Dive Brief:
- Reata Pharmaceuticals said Thursday it will pay AbbVie $330 million over the next two years to re-acquire most of the ex-U.S. rights for its leading drug candidates.
- In 2010, AbbVie, then still a part of Abbott, paid $450 million for those international rights to bardoxolone methyl along with other experimental compounds in an R&D deal. Now, Reata will hold nearly worldwide commercialization rights for its lead drugs, with the exception of Asian markets for bardoxolone, which the company licensed to the Japanese pharma Kyowa Kirn in 2010.
- Investors appeared to embrace the deal, with the Texas-based biotech's stock jumping nearly 10% Thursday morning. In a down year for most of biotech, Reata's stock has climbed up nearly 50% since the beginning of the year, now trading at about $82 apiece.
Dive Insight:
The final quarter of 2019 is shaping up to be a fateful one for Reata, with the biotech now doubling down on its lead therapeutic candidates in bardoxolone and omaveloxolone ahead of crucial data readouts.
Both drugs target the transcription factor NRF2 and have pivotal trials, dubbed CARDINAL and MOXIe, set to give topline results by the end of 2019.
"We are still blinded for the data for both," Reata CFO Manmeet Soni said Thursday in an interview with BioPharma Dive. "This is a very strong move from our side. It shows our confidence, but we'll have to see how the data plays out."

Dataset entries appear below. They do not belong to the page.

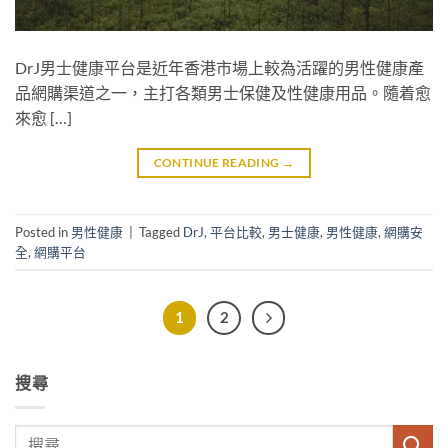
DrJ男士健康平台是近年香港市場上較為活躍的男性健康產
品網購渠道之一，主打各類男士保健及性健康用品。隨着愈
來愈 […]
CONTINUE READING
→
Posted in
男性健康
|
Tagged
DrJ
,
平台比較
,
男士健康
,
男性健康
,
網購安
全
,
網購平台
1
2
搜尋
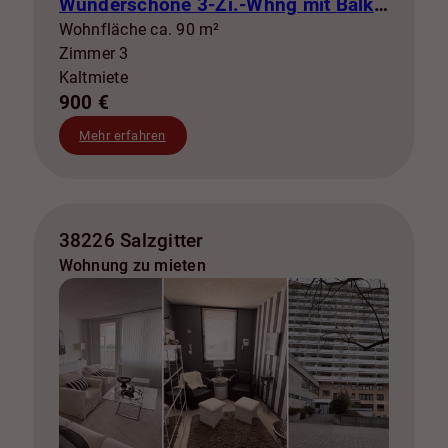
Wunderschöne 3-Zi.-Whng mit Balkon zur Miete! SZ-Lebenstedt
Wohnfläche ca. 90 m²
Zimmer 3
Kaltmiete
900 €
Mehr erfahren
38226 Salzgitter
Wohnung zu mieten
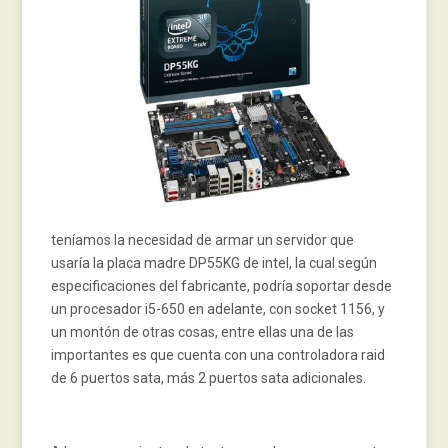
teníamos la necesidad de armar un servidor que
usaría la placa madre DP55KG de intel, la cual según
especificaciones del fabricante, podría soportar desde
un procesador i5-650 en adelante, con socket 1156, y
un montón de otras cosas, entre ellas una de las
importantes es que cuenta con una controladora raid
de 6 puertos sata, más 2 puertos sata adicionales.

Soni, previously a CFO at Alnylam Pharmaceuticals, Ariad Pharmaceuticals and Pharmacylics, joined the biotech in August. He added that AbbVie had expressed little interest in those therapeutic areas with core focuses elsewhere, and it's been a priority for the company to regain those rights.

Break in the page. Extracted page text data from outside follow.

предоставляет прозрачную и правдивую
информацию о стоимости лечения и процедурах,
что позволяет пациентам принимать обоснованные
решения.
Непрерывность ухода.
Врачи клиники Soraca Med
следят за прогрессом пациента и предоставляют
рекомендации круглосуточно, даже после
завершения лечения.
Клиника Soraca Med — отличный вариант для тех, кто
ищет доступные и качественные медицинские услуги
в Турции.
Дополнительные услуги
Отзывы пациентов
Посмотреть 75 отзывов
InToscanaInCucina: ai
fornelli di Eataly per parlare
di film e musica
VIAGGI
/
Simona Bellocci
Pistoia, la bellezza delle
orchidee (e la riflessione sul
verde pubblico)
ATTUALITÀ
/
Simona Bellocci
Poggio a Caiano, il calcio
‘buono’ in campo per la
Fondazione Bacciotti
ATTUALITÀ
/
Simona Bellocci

Bardoxolone is being tested in CARDINAL, a Phase 3 study of 157 patients with Alport syndrome. The company expects to file for accelerated approval if the topline results show retained eGFR, a measure of kidney function, after a year of treatment. That endpoint suggests the drug could prevent or delay kidney failure, according to Reata.

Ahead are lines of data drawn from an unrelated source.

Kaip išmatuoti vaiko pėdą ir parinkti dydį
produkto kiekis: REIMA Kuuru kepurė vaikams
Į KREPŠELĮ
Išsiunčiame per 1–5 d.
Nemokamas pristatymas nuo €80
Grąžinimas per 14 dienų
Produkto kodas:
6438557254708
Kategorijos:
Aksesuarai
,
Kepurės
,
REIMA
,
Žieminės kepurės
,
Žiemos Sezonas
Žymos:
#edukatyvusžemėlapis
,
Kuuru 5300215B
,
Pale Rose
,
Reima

There are no approved therapies for Alport syndrome. The biotech has already begun commercial preparations, including developing a genetic testing program for the rare condition and launching a disease awareness campaign, according to an October company presentation.
Omaveloxolone is also expected to have a pivotal readout by year's end with the MOXIe trial. That study is testing 103 patients with the rare genetic disease Friedreich's ataxia to see if the drug can improve patient scores on a disease-specific rating scale.
Exact timing for both readouts remains unknown, but Soni reaffirmed both are expected by year's end.
If all goes well, the company anticipates expanding both drugs into larger patient populations.
Bardoxolone is targeting a range of various patients afflicted with chronic kidney disease, with a Phase 3 study started in May for autosomal dominant polycystic kidney disease, or ADPKD.
The company also expects omaveloxolone could be developed in other neuromuscular disease if MOXIe data turn out positive.